Pinzon obéit, et la Santa-Maria ayant mis en panne, l’esquif y arriva bientôt. Martin Alonzo ne fit qu’un saut du banc des rameurs sur le plat-bord de sa chaloupe, et ne tarda pas à se trouver sur le pont de l’amiral. Il s’empressa aussitôt de montrer à Colomb les divers objets qui venaient d’être retirés de la mer et que les matelots de son esquif lui jetaient sur le pont.

— Voyez, nobles Señores, dit-il presque hors d’haleine par suite de l’empressement qu’il avait de faire voir ses trésors, voici un tronc d’arbre, je ne sais de quelle espèce, mais parfaitement équarri. — Voici un fragment de canne à sucre, plante qui vient certainement de la terre ; — et voyez surtout cette espèce de canne : c’est évidemment un ouvrage de la main de l’homme, et l’on y a mis beaucoup de soin.

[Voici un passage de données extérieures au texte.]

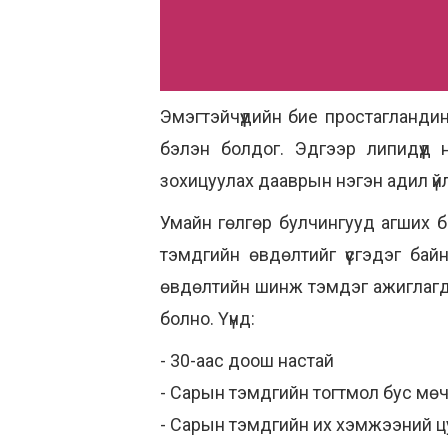
Эмэгтэйчүүдийн бие простагланд
бэлэн болдог. Эдгээр липидүүд 
зохицуулах дааврын нэгэн адил үй
Умайн гөлгөр булчингууд агших б
тэмдгийн өвдөлтийг үүсгэдэг б
өвдөлтийн шинж тэмдэг ажиглагд
болно. Үүнд:
- 30-аас доош настай
- Сарын тэмдгийн тогтмол бус мө
- Сарын тэмдгийн их хэмжээний ц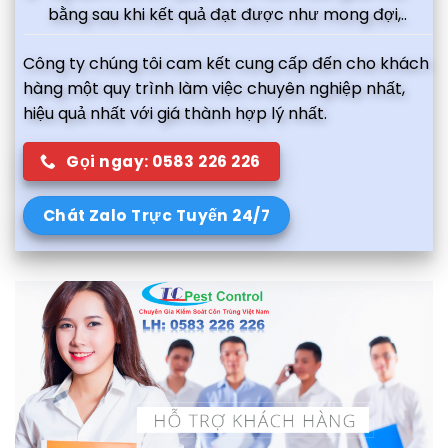
bằng sau khi kết quả đạt được như mong đợi,..
Công ty chúng tôi cam kết cung cấp đến cho khách
hàng một quy trình làm việc chuyên nghiệp nhất,
hiệu quả nhất với giá thành hợp lý nhất.
Gọi ngay: 0583 226 226
Chát Zalo Trực Tuyến 24/7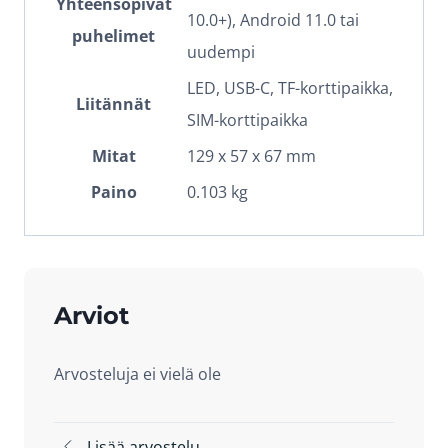
Yhteensopivat
10.0+), Android 11.0 tai
puhelimet
uudempi
LED, USB-C, TF-korttipaikka,
Liitännät
SIM-korttipaikka
Mitat
129 x 57 x 67 mm
Paino
0.103 kg
Arviot
Arvosteluja ei vielä ole
Lisää arvostelu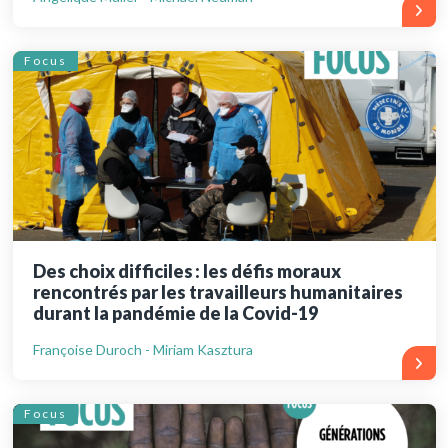
Focus
Des choix difficiles : les défis moraux
rencontrés par les travailleurs humanitaires
durant la pandémie de la Covid-19
Françoise Duroch - Miriam Kasztura
Focus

— Tout cela est très-vrai, dit Colomb, examinant ces objets l’un après l’autre. Gloire à la puissance de Dieu, et remercions-le de nous avoir donné ces preuves consolantes que nous approchons d’un nouveau monde. Il n’y a plus qu’un infidèle qui puisse douter du succès de notre expédition.

— Tous ces objets étaient sans doute sur quelque barque qui a coulé à fond, et cela explique pourquoi ils se sont trouvés dans l’eau si près les uns des autres, dit Martin Alonzo, voulant appuyer ses preuves physiques par une théorie plausible. Je ne serais pas surpris si nous apercevions quelques corps noyés.